Hospice nurses describe paranormal events surrounding the deaths of patients. While largely anecdotal, these testimonies preclude natural explanations. Even so, they promote a false hope that everyone goes to heaven, an idea known a universalism. It sounds nice at first but ultimate judgment is necessary for morality to be meaningful. Philosopher William Lane Craig has addressed this forcefully:
IN A WORLD WITHOUT GOD, THERE CAN BE NO OBJECTIVE RIGHT AND WRONG, ONLY OUR CULTURALLY AND PERSONALLY RELATIVE, SUBJECTIVE JUDGMENTS. THIS MEANS THAT IT IS IMPOSSIBLE TO CONDEMN WAR, OPPRESSION, OR CRIME AS EVIL. NOR CAN ONE PRAISE BROTHERHOOD, EQUALITY, AND LOVE AS GOOD. FOR IN A UNIVERSE WITHOUT GOD, GOOD AND EVIL DO NOT EXIST—THERE IS ONLY THE BARE VALUELESS FACT OF EXISTENCE, AND THERE IS NO ONE TO SAY YOU ARE RIGHT AND I AM WRONG.
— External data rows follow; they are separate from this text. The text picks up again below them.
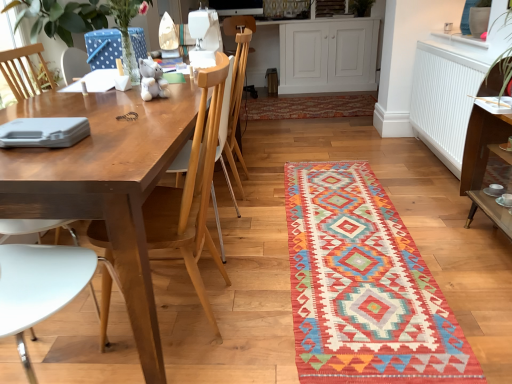 Where is `vacant area located to the right-hand side of wooden chair at center`? This screenshot has width=512, height=384. vacant area located to the right-hand side of wooden chair at center is located at coordinates (273, 177). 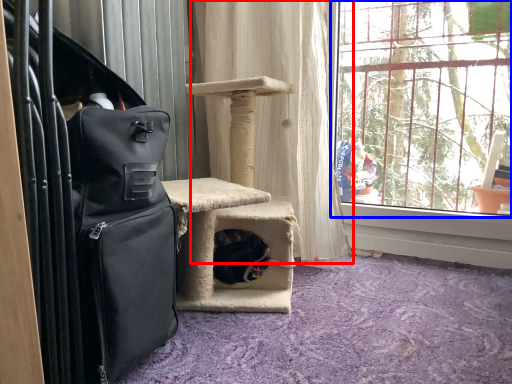 Question: Which point is further to the camera, curtain (highlighted by a red box) or window (highlighted by a blue box)?

Choices:
 (A) curtain
 (B) window

Answer: (A) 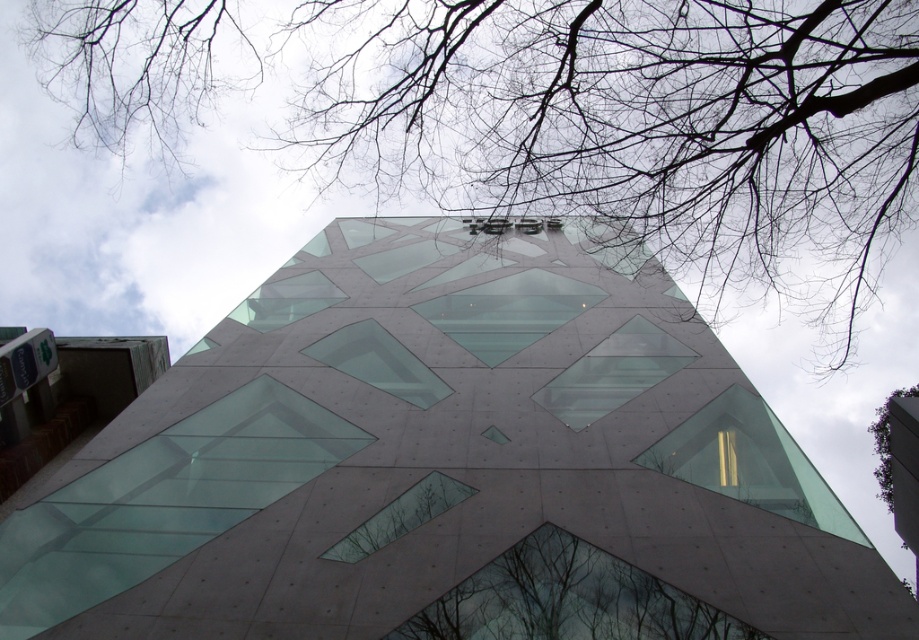 Question: Does matte glass building at center appear over green leafy tree at upper right?

Choices:
 (A) no
 (B) yes

Answer: (B)

Question: Among these points, which one is nearest to the camera?

Choices:
 (A) (30, 561)
 (B) (557, 554)

Answer: (B)

Question: Can you confirm if bare branches at upper center is thinner than dark brown textured tree at bottom center?

Choices:
 (A) yes
 (B) no

Answer: (B)

Question: Which point is farther from the camera taking this photo?

Choices:
 (A) (522, 579)
 (B) (319, 170)
 (C) (878, 483)
 (D) (531, 595)

Answer: (C)

Question: Which object is the farthest from the matte glass building at center?

Choices:
 (A) bare branches at upper center
 (B) green leafy tree at upper right

Answer: (B)

Question: Is dark brown textured tree at bottom center behind green leafy tree at upper right?

Choices:
 (A) no
 (B) yes

Answer: (A) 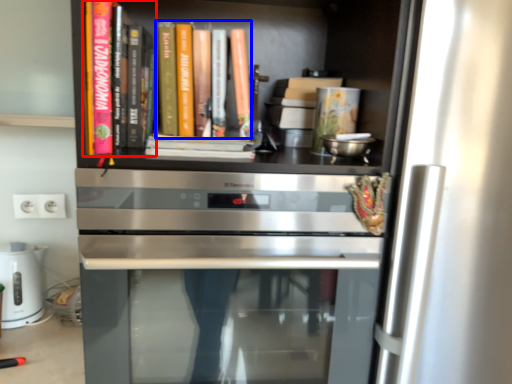 Question: Which of the following is the closest to the observer, book (highlighted by a red box) or book (highlighted by a blue box)?

Choices:
 (A) book
 (B) book

Answer: (A) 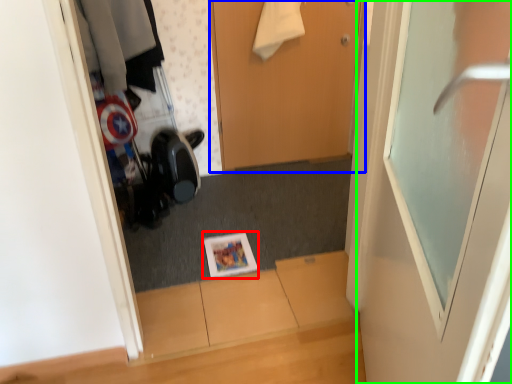 Question: Estimate the real-world distances between objects in this image. Which object is farther from magazine (highlighted by a red box), door (highlighted by a blue box) or door (highlighted by a green box)?

Choices:
 (A) door
 (B) door

Answer: (B) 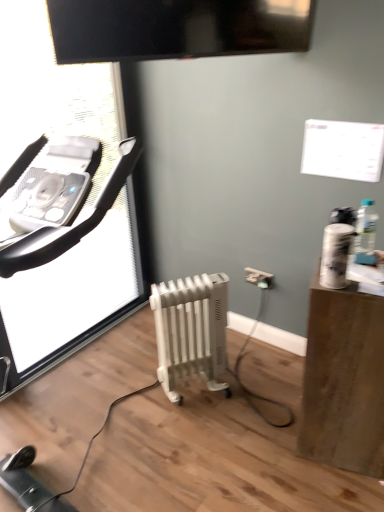 Locate an element on the screen. This screenshot has width=384, height=512. vacant position to the left of brown wood side table at right is located at coordinates (263, 447). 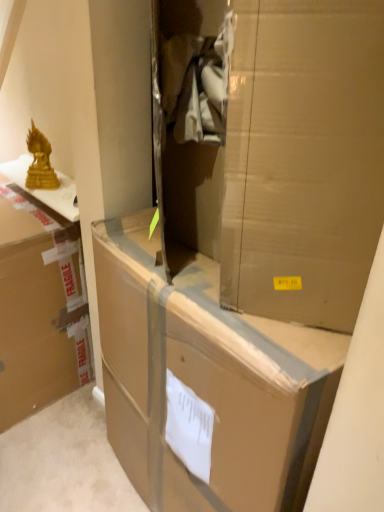 Question: Could you tell me if gold metallic statue at upper left is turned towards cardboard box at center, the first box from the right?

Choices:
 (A) yes
 (B) no

Answer: (B)

Question: Considering the relative sizes of gold metallic statue at upper left and cardboard box at center, the first box from the right, in the image provided, is gold metallic statue at upper left taller than cardboard box at center, the first box from the right,?

Choices:
 (A) yes
 (B) no

Answer: (B)

Question: From the image's perspective, is gold metallic statue at upper left located above cardboard box at center, the first box from the right?

Choices:
 (A) no
 (B) yes

Answer: (B)

Question: Can you confirm if gold metallic statue at upper left is wider than cardboard box at center, which is counted as the second box, starting from the left?

Choices:
 (A) yes
 (B) no

Answer: (B)

Question: Is the depth of gold metallic statue at upper left greater than that of cardboard box at center, the first box from the right?

Choices:
 (A) no
 (B) yes

Answer: (B)

Question: From the image's perspective, is gold metallic statue at upper left positioned above or below brown cardboard box at center?

Choices:
 (A) above
 (B) below

Answer: (A)

Question: Is point (46, 174) closer or farther from the camera than point (327, 282)?

Choices:
 (A) farther
 (B) closer

Answer: (A)

Question: Based on their sizes in the image, would you say gold metallic statue at upper left is bigger or smaller than brown cardboard box at center?

Choices:
 (A) small
 (B) big

Answer: (A)

Question: Considering the positions of gold metallic statue at upper left and brown cardboard box at center in the image, is gold metallic statue at upper left wider or thinner than brown cardboard box at center?

Choices:
 (A) thin
 (B) wide

Answer: (A)

Question: Based on their sizes in the image, would you say brown cardboard box at center is bigger or smaller than gold metallic statue at upper left?

Choices:
 (A) big
 (B) small

Answer: (A)

Question: Is brown cardboard box at center situated inside gold metallic statue at upper left or outside?

Choices:
 (A) inside
 (B) outside

Answer: (B)

Question: From the image's perspective, relative to gold metallic statue at upper left, is brown cardboard box at center above or below?

Choices:
 (A) below
 (B) above

Answer: (A)

Question: Is point (165, 22) positioned closer to the camera than point (34, 146)?

Choices:
 (A) closer
 (B) farther

Answer: (A)

Question: Considering the positions of point (36, 396) and point (34, 159), is point (36, 396) closer or farther from the camera than point (34, 159)?

Choices:
 (A) farther
 (B) closer

Answer: (A)

Question: Which is correct: brown cardboard box at left, the second box when ordered from right to left, is inside gold metallic statue at upper left, or outside of it?

Choices:
 (A) inside
 (B) outside

Answer: (B) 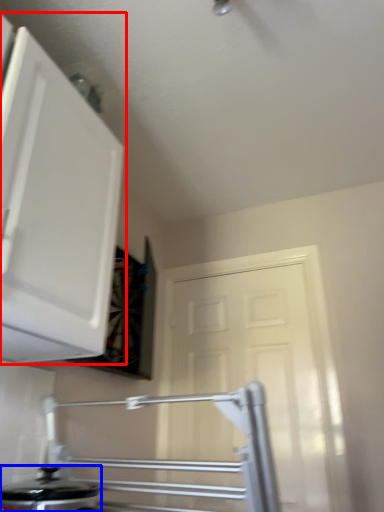 Question: Which object appears closest to the camera in this image, cabinetry (highlighted by a red box) or kitchen appliance (highlighted by a blue box)?

Choices:
 (A) cabinetry
 (B) kitchen appliance

Answer: (A)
WILLIAM LANE CRAIG, REASONABLE FAITH: CHRISTIAN TRUTH AND APOLOGETICS (WHEATON, IL: CROSSWAY, 1994) 61.
While Craig is addressing the absurdity of life without God, this applies to God’s ultimate justice as well. If universalism is true and everyone goes to heaven, does this mean that Adolf Hitler escaped justice by committing suicide and now enjoys heavenly bliss? The innocent victims of his brutality surely cry out that evil is real and justice is needed. We can celebrate evidence that death is not the end while calling into question the dubious popular theology attached to these experiences.